Une fréquence raisonnable pour un restaurant : entre une et trois communications par mois. Au-delà, vous devenez encombrant. En dessous, le client vous oublie. Le contenu doit être lié à ce qui se passe vraiment dans votre cuisine — un nouveau plat, un producteur local avec qui vous travaillez, une soirée thématique.
Intégrer l'onboarding dans l'expérience menu 3D
Si vous utilisez un menu 3D ou un menu digital avec réalité augmentée, vous disposez d'un atout que les cartes papier n'ont pas : l'interactivité. Un client qui fait pivoter un plat en 3D, qui regarde une vidéo de préparation ou qui explore la composition d'un cocktail est déjà engagé. Il n'est pas passif.

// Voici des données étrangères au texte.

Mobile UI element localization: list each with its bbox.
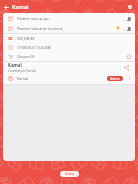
staticText: Admin — [110, 77, 120, 81]
staticText: Kamal — [8, 62, 22, 68]
staticText: Ukupno 00 — [17, 54, 35, 59]
button[interactable]: Share — [122, 63, 131, 72]
button[interactable]: Back — [1, 2, 11, 12]
staticText: Dodaj — [65, 172, 74, 176]
staticText: Kamal — [12, 3, 29, 10]
button[interactable]: Pametni izvlacenje do izrucia — [3, 23, 135, 33]
button[interactable]: 17/08/2023 10:43 AM — [3, 43, 135, 52]
button[interactable]: 905,698.88 — [3, 34, 135, 43]
button[interactable]: Dodaj — [60, 171, 79, 177]
staticText: Pardner nova grupe — [17, 16, 49, 21]
staticText: Pametni izvlacenje do izrucia — [17, 26, 63, 31]
button[interactable]: Ukupno 00 — [3, 52, 135, 61]
staticText: Created por Kamal — [8, 69, 36, 73]
button[interactable]: Admin — [107, 76, 123, 81]
button[interactable]: Toggle — [123, 16, 131, 21]
staticText: 905,698.88 — [17, 36, 35, 41]
button[interactable]: Pardner nova grupe — [3, 13, 135, 23]
button[interactable]: Toggle — [123, 26, 131, 31]
button[interactable]: Kamal — [3, 73, 135, 84]
staticText: Kamal — [17, 76, 29, 81]
staticText: 17/08/2023 10:43 AM — [17, 45, 51, 50]
button[interactable]: Info — [125, 53, 132, 60]
button[interactable]: Info — [125, 2, 135, 12]
button[interactable]: More — [126, 75, 133, 82]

C'est dans ces moments d'engagement fort que l'invitation à rejoindre un programme de fidélité est la plus naturelle. Après qu'il a consulté la fiche détaillée d'un plat signature, par exemple, une suggestion discrète peut apparaître : « Ce plat vous intéresse ? Les habitués sont informés en premier quand il revient à la carte. » C'est contextuel, c'est utile, et ça ne ressemble pas à une pub.
Les données comportementales comme base de personnalisation
Un menu digital bien configuré peut vous indiquer quels plats ont été les plus consultés, lesquels ont déclenché une commande, et lesquels ont été regardés longuement sans être choisis. Ces informations sont précieuses pour personnaliser vos communications.
Si vous savez qu'un client a passé du temps sur les options végétariennes, votre prochaine communication peut mettre en avant votre nouveau menu de saison axé sur les légumes. Ce n'est pas de la manipulation — c'est du service.
Les erreurs les plus fréquentes dans les programmes de fidélité restaurant
Confondre fidélité et réduction permanente
Un programme basé uniquement sur des points convertibles en réductions forme des clients qui reviennent pour le prix, pas pour vous. Quand un concurrent propose mieux, ils partent. La fidélité durable se construit sur l'expérience et le sentiment d'appartenance, pas sur l'arithmétique des points.
Négliger le premier retour
Le moment le plus fragile d'une relation client n'est pas la première visite — c'est la deuxième. Entre la première et la deuxième visite, le client décide s'il vous intègre dans ses habitudes ou si vous restez une adresse parmi d'autres. C'est là que votre message de suivi doit arriver, pas trois semaines après.
Un email ou un SMS envoyé deux à quatre jours après la première visite, personnalisé et chaleureux, peut significativement améliorer le taux de retour. Certains restaurateurs constatent des écarts de l'ordre de 15 à 25 % sur leur taux de revisite lorsqu'ils mettent en place ce type de relance ciblée.
Traiter tous les clients de la même façon
Un client qui vient une fois par semaine et celui qui vient deux fois par an n'ont pas les mêmes attentes ni les mêmes motivations. Votre programme de fidélisation devrait les traiter différemment — pas nécessairement avec des statuts visible et hiérarchiques, mais avec des communications adaptées à leur fréquence.
Ce que je ferais à votre place
Si je reprenais ce chantier aujourd'hui, je commencerais par un seul objectif mesurable : augmenter le taux de deuxième visite sur les deux prochains mois. Pas le taux de clic, pas le nombre d'abonnés à la newsletter — juste ce chiffre-là.
Pour y arriver : un point de collecte simple au moment du scan QR, une contrepartie concrète liée à la prochaine visite, et un message de suivi envoyé 48 à 72 heures après le premier passage. C'est faisable en une semaine, sans infrastructure complexe, et les résultats sont visibles rapidement.
Le reste — segmentation, automatisation, personnalisation avancée — se construit une fois que cette base fonctionne.